So why is there such a great disconnect among so many modern Catholics? And why can poetry help? Put simply: it is because poetry introduces students to a symbolic world that is a crucial precondition for belief in the sacraments. Oftentimes today we are trying to teach the faith to young people who possess a modern, relativistic worldview, but such an outlook undermines at its root the intrinsic nature of key elements of Catholicism, such as the sacraments.

In  A Secular Age, Charles Taylor describes the difference between the modern worldview and the sacramental worldview in terms of the origin of the meaning of things. In the modern worldview, “Things only have the meaning they do in that they awaken a certain response in us.”  In the pre-modern, sacramental worldview, “Meanings are not only in minds, but can reside in things, or in various kinds of extra-human but intra-cosmic subjects.”

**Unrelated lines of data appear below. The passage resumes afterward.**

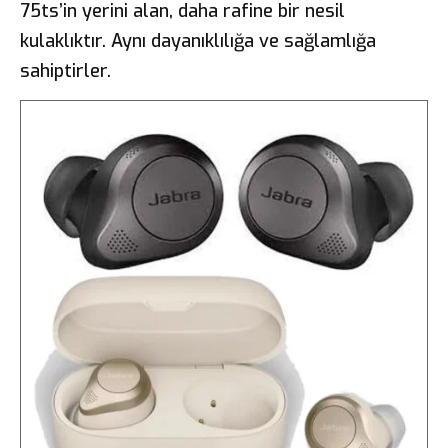
75ts’in yerini alan, daha rafine bir nesil
kulaklıktır. Aynı dayanıklılığa ve sağlamlığa
sahiptirler.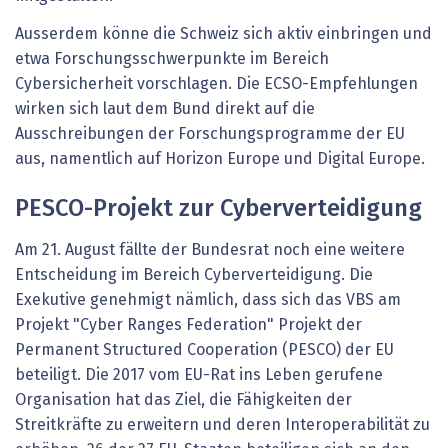
Ausserdem könne die Schweiz sich aktiv einbringen und
etwa Forschungsschwerpunkte im Bereich
Cybersicherheit vorschlagen. Die ECSO-
Empfehlungen
wirken sich laut dem Bund direkt auf die
Ausschreibungen der Forschungsprogramme der EU
aus, namentlich auf Horizon Europe und Digital Europe.
PESCO-Projekt zur Cyberverteidigung
Am 21. August fällte der Bundesrat noch eine weitere
Entscheidung im Bereich Cyberverteidigung. Die
Exekutive genehmigt nämlich, dass sich das VBS am
Projekt "Cyber Ranges Federation" Projekt der
Permanent Structured Cooperation (PESCO) der EU
beteiligt. Die 2017 vom EU-Rat ins Leben gerufene
Organisation hat das Ziel, die Fähigkeiten der
Streitkräfte zu erweitern und deren Interoperabilität zu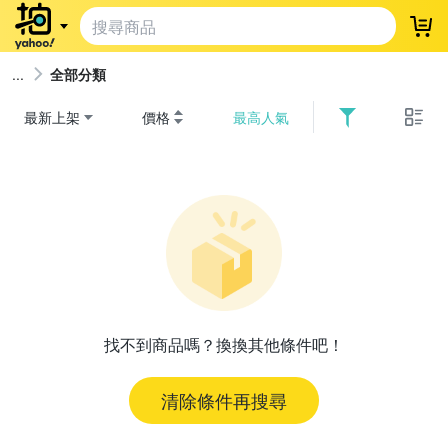
登
全部分類
最新上架
價格
最高人氣
找不到商品嗎？換換其他條件吧！
清除條件再搜尋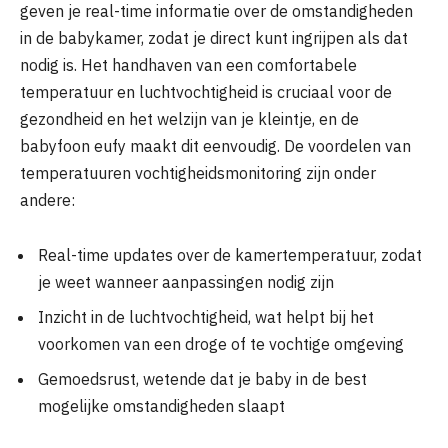
geven je real-time informatie over de omstandigheden
in de babykamer, zodat je direct kunt ingrijpen als dat
nodig is. Het handhaven van een comfortabele
temperatuur en luchtvochtigheid is cruciaal voor de
gezondheid en het welzijn van je kleintje, en de
babyfoon eufy maakt dit eenvoudig. De voordelen van
temperatuuren vochtigheidsmonitoring zijn onder
andere:
Real-time updates over de kamertemperatuur, zodat
je weet wanneer aanpassingen nodig zijn
Inzicht in de luchtvochtigheid, wat helpt bij het
voorkomen van een droge of te vochtige omgeving
Gemoedsrust, wetende dat je baby in de best
mogelijke omstandigheden slaapt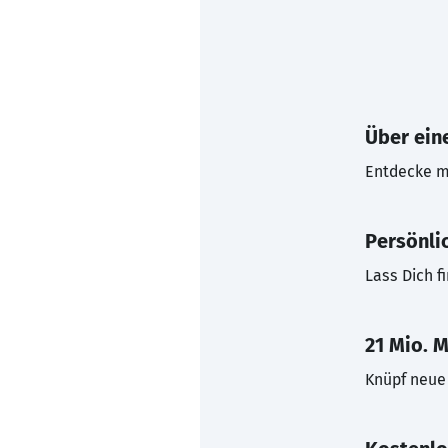
Über eine
Entdecke mi
Persönli
Lass Dich f
21 Mio. M
Knüpf neue 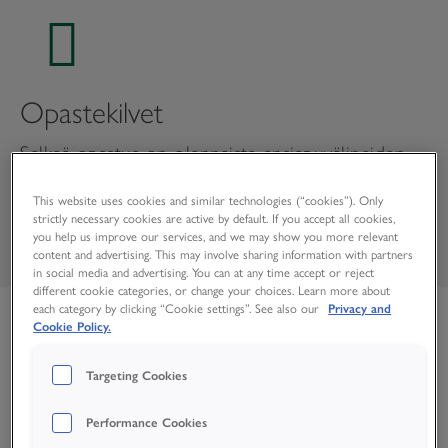
Opastekilvet
Selkeä opastus on olennaista ensiapuvälineiden
nopeassa löytämisessä tapaturman sattuessa.
Täältä löydät opastekilvet, jotka edistävät
This website uses cookies and similar technologies (“cookies”). Only
strictly necessary cookies are active by default. If you accept all cookies,
turvallisempaa työympäristöä.
you help us improve our services, and we may show you more relevant
content and advertising. This may involve sharing information with partners
in social media and advertising. You can at any time accept or reject
different cookie categories, or change your choices. Learn more about
each category by clicking “Cookie settings”. See also our
Privacy and
Cookie Policy.
Targeting Cookies
Performance Cookies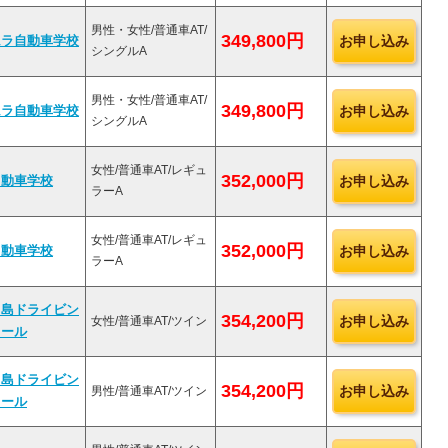
男性・女性/普通車AT/
349,800円
お申し込み
ムラ自動車学校
シングルA
男性・女性/普通車AT/
349,800円
お申し込み
ムラ自動車学校
シングルA
女性/普通車AT/レギュ
352,000円
お申し込み
自動車学校
ラーA
女性/普通車AT/レギュ
352,000円
お申し込み
自動車学校
ラーA
田島ドライビン
354,200円
お申し込み
女性/普通車AT/ツイン
クール
田島ドライビン
354,200円
お申し込み
男性/普通車AT/ツイン
クール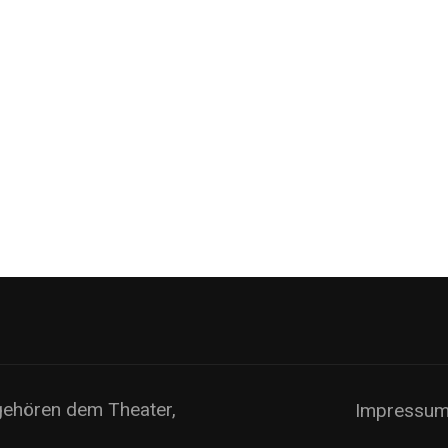
 gehören dem Theater,
Impressu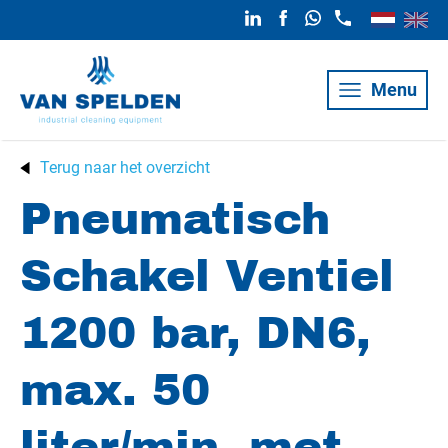
Menu
Terug naar het overzicht
Pneumatisch
Schakel Ventiel
1200 bar, DN6,
max. 50
liter/min. met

A young person today growing up with a modern worldview often believes that the meaning in things is a projection of the mind. Things do not have meaning or significance in and of themselves; the only significance they may have is what we place there. Indeed, in this mind-set one can see the roots of issues such as the redefinition of marriage and transgenderism. In relation to the sacraments, by that understanding, the Eucharist is the body of Christ if you want it to be, but not if you don’t want it to be. The sacraments thus become only symbols with as much or as little meaning as we give them. Such a mindset is a death blow for faith.

If we want our young people to believe in a transcendent faith in which they conform themselves to higher ideals, we must teach them that meaning is to be found in the reality outside themselves. This is where poetry comes into the picture. I do not believe it is a coincidence that the stronger the worldview of self-invention has become, the less and less emphasis modern education has placed on poetry, for poetry communicates precisely through meanings inherent in reality.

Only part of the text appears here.